Stephen Leacock (1869 - 1944) was a renowned humorist, best known for his works Literary Lapses, Nonsense Novels, Sunshine Sketches of a Little Town, Arcadian Adventures with the Idle Rich, Humour: Its Theory and Technique, and his unfinished autobiography The Boy I Left Behind Me, among numerous additional volumes. His summer cottage is now preserved as the Stephen Leacock Museum National Historic Site. The Stephen Leacock Memorial Medal for Humour was established in 1947 and has been awarded annually since to honor Canadian humorists and preserve Leacock’s legacy.
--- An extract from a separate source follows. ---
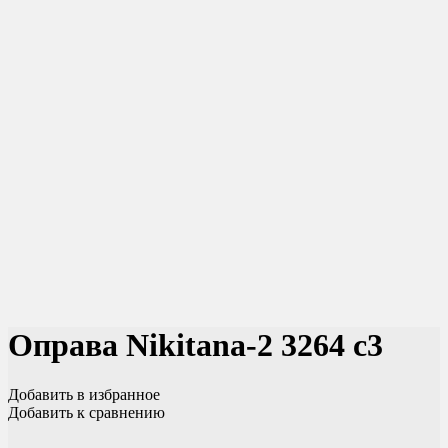
Оправа Nikitana-2 3264 c3
Добавить в избранное
Добавить к сравнению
Sonia Manzano is a groundbreaking Latina educator, executive television producer, and award-winning children’s book author. A first-generation mainland Puerto Rican, she has affected the lives of millions of parents and children since the early 1970s, when she was offered the opportunity to play Maria on Sesame Street, for which she received an Emmy Lifetime Achievement Award in 2016. Manzano has also received 15 Emmys for writing, the Congressional Hispanic Caucus Award, the Hispanic Heritage Award for Education. Her critically acclaimed children’s books include A World Together, No Dogs Allowed!, A Box Full of Kittens, Miracle on 133rd Street, The Revolution of Evelyn Serrano, and the memoir Becoming Maria: Love and Chaos in the South Bronx. Manzano recently signed a multi-book publishing program with Scholastic which includes the forthcoming novel Coming Up Cuban.
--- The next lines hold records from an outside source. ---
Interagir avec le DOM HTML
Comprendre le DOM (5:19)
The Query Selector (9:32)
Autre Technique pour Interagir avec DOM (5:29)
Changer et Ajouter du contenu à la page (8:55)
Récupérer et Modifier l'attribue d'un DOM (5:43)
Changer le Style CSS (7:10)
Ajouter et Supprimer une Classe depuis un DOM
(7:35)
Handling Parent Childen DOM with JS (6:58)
Maulik Pancholy is an actor, author, and activist. He is best known for his television roles on 30 Rock, Weeds, Whitney, The Good Fight, and for lending his voice to the long-running animated series Phineas & Ferb and Sanjay & Craig. On stage, he starred on Broadway in Terrence McNally’s It's Only a Play, in The New Group’s production of Good for Otto, Bess Wohl’s Grand Horizons at the Helen Hayes Theatre, and most recently The George Street Playhouse virtual production of Becky Mode’s Fully Committed. Pancholy’s debut novel, The Best at It, was named a 2020 Stonewall Honor Book, a Junior Library Guild Selection, and received starred reviews from Kirkus Reviews, Publishers Weekly, and the American Library Association’s Booklist. Pancholy is the co-founder of the anti-bullying organization ActToChange.org.
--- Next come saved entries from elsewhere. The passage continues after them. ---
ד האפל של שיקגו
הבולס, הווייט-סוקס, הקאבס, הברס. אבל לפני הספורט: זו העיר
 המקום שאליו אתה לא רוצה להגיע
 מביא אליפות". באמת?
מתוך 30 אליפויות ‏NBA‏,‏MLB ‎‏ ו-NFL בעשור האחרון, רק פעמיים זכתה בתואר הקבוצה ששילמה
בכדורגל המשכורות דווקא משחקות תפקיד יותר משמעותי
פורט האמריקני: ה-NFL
Charles Yu is the author of the novels Third Class Superhero, How to Live Safely in a Science Fictional Universe, Sorry Please Thank You, and his latest, Interior Chinatown, which won the National Book Award for Fiction 2020, was shortlisted for the Le Prix Médicis étranger, and longlisted for the Andrew Carnegie Medal for Excellence in Fiction. He has received the National Book Foundation’s 5 Under 35 Award, been nominated for two Writers Guild of America awards for his work on the HBO series Westworld, and has also written for shows on FX, AMC, Facebook Watch, and Adult Swim. His fiction and non-fiction have appeared in a number of publications including The New Yorker, The New York Times Magazine, The Atlantic, Wired, Time and Ploughshares. Together with TaiwaneseAmerican.org, he has also sponsored the Betty L. and Jin C. Yu Creative Writing Prizes for Students.